Не знаю, как и благодарить тебя за письмо. Мы не общались два — нет, больше, чем два года, за что я могу корить лишь себя самого.
Если помнишь, при последней встрече — если не ошибаюсь, в марте 1758-го, — я, пребывая в состоянии немалого раздражения, просил тебя не обнародовать нашу переписку без моего согласия. Сейчас я содрогаюсь при мысли о том, сколь жалок и несчастен был тогда.
Я действительно стал жертвой подлого обманщика, итальянца Джакомо Паралиса, чье настоящее имя — как удалось выяснить позднее — звучит совсем иначе и означает в переводе с его родного языка «новый дом». Должен сказать, что каков бы ни был этот дом, я бы не остановился в нем, даже если бы был ночью застигнут непогодой в чистом поле.
Что касается презренной Эстер, то после того дня я не видел ее ни разу, не имею никаких новостей и, откровенно говоря, не желаю о ней и слышать. Мы расстались и как будто живем в разных мирах, о чем я нисколько не жалею. А дело все в том, друг мой, что я теперь семейный человек. Моя жена — Ханна, дочь пивовара Гроота, женщина благоразумная, рассудительная и очень веселая, верная супруга и надежный друг. С ней дни мои проходят в совершенном счастии. Более того, Господь благословил нас ребенком, которому сегодня исполняется год. Сейчас это крохотное существо ползает у моих ног, всячески стараясь отвлечь отца от столь нудного занятия, как царапанье пером.

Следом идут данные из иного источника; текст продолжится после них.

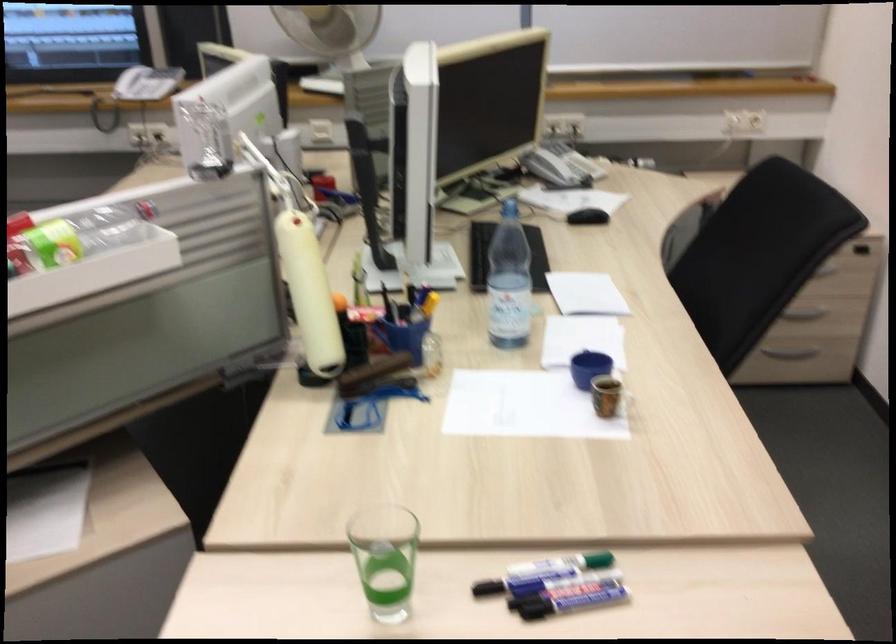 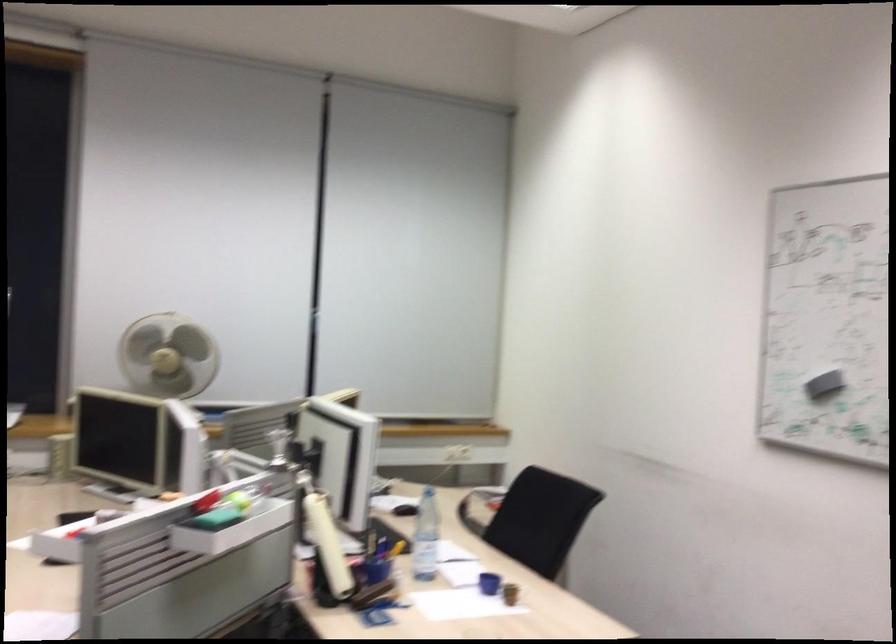 Locate, in the second image, the point that corresponds to [754,268] in the first image.

(531, 518) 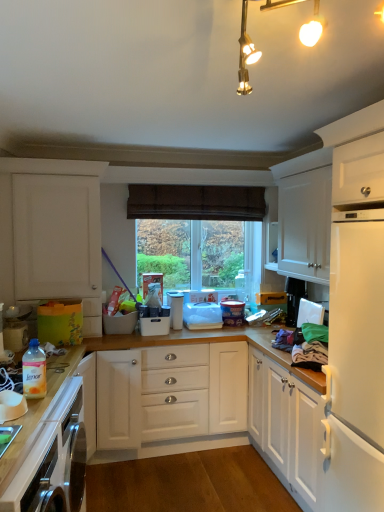 Question: Which direction should I rotate to face white plastic container at center, positioned as the 3th appliance in left-to-right order, — up or down?

Choices:
 (A) down
 (B) up

Answer: (A)

Question: From a real-world perspective, is white plastic container at center, which is counted as the 1th appliance, starting from the back, positioned under translucent plastic fabric softener at lower left, which is the 1th appliance in front-to-back order, based on gravity?

Choices:
 (A) yes
 (B) no

Answer: (A)

Question: Could translucent plastic fabric softener at lower left, placed as the fourth appliance when sorted from back to front, be considered to be inside white plastic container at center, which is counted as the 4th appliance, starting from the front?

Choices:
 (A) yes
 (B) no

Answer: (B)

Question: From the image's perspective, would you say white plastic container at center, which is counted as the 1th appliance, starting from the back, is shown under translucent plastic fabric softener at lower left, placed as the fourth appliance when sorted from back to front?

Choices:
 (A) yes
 (B) no

Answer: (B)

Question: Are white plastic container at center, which is counted as the 4th appliance, starting from the left, and translucent plastic fabric softener at lower left, placed as the fourth appliance when sorted from back to front, beside each other?

Choices:
 (A) yes
 (B) no

Answer: (B)

Question: Can you confirm if white plastic container at center, which is counted as the 4th appliance, starting from the left, is thinner than translucent plastic fabric softener at lower left, acting as the 4th appliance starting from the right?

Короче, в прошлое канули дни, когда я пребывал в раздоре с миром и самим собой. Сейчас очевидно, что все мои прожекты и надежды были полной глупостью, тщетой и уступкой пороку. Хитроумное устройство — мою Платонову пещеру, линзы и прочее — я уничтожил без всякого сожаления. А вот последнюю гелиографию сохранил, хотя она и раскрашена красками. Сохранил не приятности ради, поскольку держу ее в потайном месте в верхней комнате, а как напоминание себе о том, что разум пытливый и впечатлительный не замечает порой того, что предлагает ему жизнь. Если кто-то когда-то и найдет ее, то вряд ли постигнет секрет, записанный на задней ее стороне, но изложенный веста запутанным языком. Я занимался алхимией, друг мой, и дьявол поджидает тех, кто повинен в грехе гордыни. И разве не верно то же самое для искаженного образа? Если помнишь, медная пластина темнеет при свете и светлеет в темноте. Теперь я понимаю, что это и есть знак рогатого, печать его козлиной лапы. В мире Сатаны свет и сумерки христианского дня меняются местами.